# 9/11/2007



## kwflatbed (Dec 29, 2004)

With the anniversary of the September 11th tragedy coming tommorrow, 
we pay tribute to the men and women who lost their lives.

A Moment to Remember

*Reflections of 911*

In memory of those loved and lost

American Angel

We Still Hear You

Times Like These

They will never be forgotten.


----------



## CJIS (Mar 12, 2005)

Good Post Harry 

NEVER FORGET


----------



## Barbrady (Aug 5, 2004)

I will never forget. Where were you when it happened??

I was searching an inmates cell and his T.V. was on. I remember assuming it must have been an accident with a small plane, then I watched live as the second plane hit. 

I will never forget how upset the cons were just like us.


----------



## kwflatbed (Dec 29, 2004)

I was watching TV in the cab of my truck waiting to load
at a warehouse on the NJ side of the river,all of the drivers
left their trucks and stood on seawall and watched as the 
second plane hit.
Two days later I was at ground zero delivering emergency equipment.
I made many trips to ground zero and it is something that I will never
forget.
I think that part of my health problems today not my accident were
from the time I spent at ground zero,but it was worth every second
that I spent there just like every other American who was there to
help.

*Let Them Never Be Forgotten*


----------



## justanotherparatrooper (Aug 27, 2006)

I was in court having a hearing related to my future divorce.
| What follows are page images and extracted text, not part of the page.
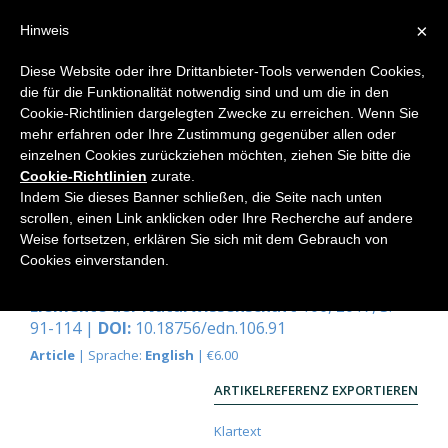
×
Hinweis
Diese Website oder ihre Drittanbieter-Tools verwenden Cookies,
die für die Funktionalität notwendig sind und um die in den
Home
Cookie-Richtlinien dargelegten Zwecke zu erreichen. Wenn Sie
mehr erfahren oder Ihre Zustimmung gegenüber allen oder
einzelnen Cookies zurückziehen möchten, ziehen Sie bitte die
Cookie-Richtlinien
zurate.
Technology and the Laws of
Indem Sie dieses Banner schließen, die Seite nach unten
Thought
scrollen, einen Link anklicken oder Ihre Recherche auf andere
Weise fortsetzen, erklären Sie sich mit dem Gebrauch von
Herbsttagung
Cookies einverstanden.
Gopi Krishna Vijaya
Elemente der Naturwissenschaft
106, 2017, S.
91-114 |
DOI:
10.18756/edn.106.91
Article
| Sprache:
English
| €6.00
ARTIKELREFERENZ EXPORTIEREN
Klartext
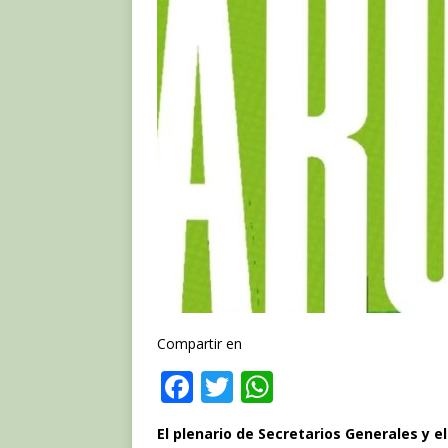
Compartir en
F
T
W
a
w
h
El plenario de Secretarios Generales y el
I heard about it on the radio and first thought it was a tasteless joke being foisted on us by the dj.


----------



## Guest (Sep 10, 2007)

Barbrady said:


> Where were you when it happened??


I was out injured (broken ribs) and was trying to sleep in, but one of my neighbors was using a chainsaw that woke me up. I walked into my family room where the TV was already on, and saw the first tower smoking and a banner sub-headline that a plane had hit it. I assumed it was an accident until I saw the second plane hit live, then I instantly knew our lives were changed forever.


----------



## CJIS (Mar 12, 2005)

I was home in bed sick as a dog, watching the news when NBC broke to a Special News Report. At first I thought it was an accident but that was before the second third and fourth planes were discovered High-jacked.


----------



## MM1799 (Sep 14, 2006)

I had swapped shifts with someone that day and I was finishing up some paperwork in the BDL when a lady pulled infront of me, got out of the car and was hysterical. I calmed her down somewhat and she told me her brother was in the tower. Not knowing of the first plane, I had no idea what she was talking about. I told her to settle down, everything would be fine and sent her on her way. I called the barracks to ask about this "tower" and while on the phone the 2nd plane hit. I spent the rest of my shift sick to my stomach and worrying about my kids who were in school at the time. To this day, I still wonder whether or not that lady's brother had survived (hopefully).


----------



## dave7336 (Mar 25, 2006)

I was in a promotional seminar when I heard about the first plane...When we heard about the second plane, I remember being outside listening to the news on the car radio..the seminar was cancelled and I headed right to my station...not sure what I was going to do, but just felt like that was where I should be..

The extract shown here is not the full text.